She remembered what Suki had said on their walk earlier. Had Katara changed since she had not felt the same way when Suki mentioned her dream? She didn't have that old fire flaming up with the very mentioning. She didn't start planning how to get to work right away. She simply thought about her life with Zuko, which was, all things considered, very quietly. Even if she was in the middle of the war, knowing everything that was going on … She was outside. She wasn't one of the warriors. She wasn't Azula. She wasn't her brother. She was Katara. A Katara that had changed. A Katara without the old dream that made her fight for what she believed in.

She walked out to her bathroom and looked into the huge mirror that took up an entire wall for itself.

She looked into the mirror, looked at the bulging stomach that was growing second by second.

Yes. She had changed.

She put her hand on the bulge and closed her eyes.
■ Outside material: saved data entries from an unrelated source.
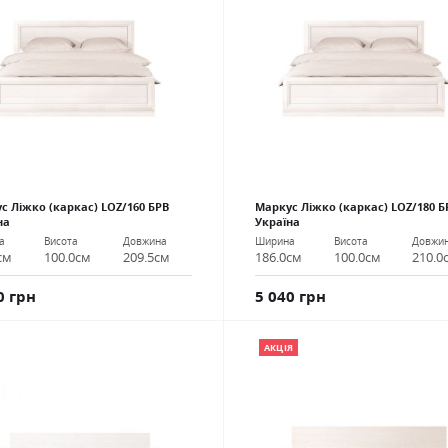
с Ліжко (каркас) LOZ/160 БРВ
Маркус Ліжко (каркас) LOZ/180 Б
на
Україна
а
Висота
Довжина
Ширина
Висота
Довжи
см
100.0см
209.5см
186.0см
100.0см
210.0
0 грн
5 040 грн
АКЦІЯ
That dream of hers had meant everything. Ever since she was little … Even if things had been different in the southern tribe …

It was still the same. Basically.

"I'm still the same," she realized then, and she let her hand drop. "I'm still a prisoner."

She hid her face in her hands and burst into tears. The cold floor hit her, but she only noticed because she broke into pieces. She was an ice crystal, breaking into thousands tiny diamonds. A broken façade that could never become whole again.

Zuko didn't come and put the pieces back up together.

And how should he have been able to?

He wasn't a water bender.

-

The wind was traveling south, for a change. All the flowers and straws of grass, all the leafs on the trees and all the little branches, they all turned that way.

Feeling her hair moving with them, like in a muted symphony, a dance with no music. The begging of this song, a screaming desire with no form, reached her heart with an aching pain, and she reached up on her head, towards the diadem that she always wore. She released the knob on top of her head, letting only the two traditional hair lopes from the Water Tribe stay in place. They weren't even lopes anymore … They were merely two tendrils, held by the two pearls that should be blue … But she'd changed them to red. For Zuko. To fit in. For the Fire Nation.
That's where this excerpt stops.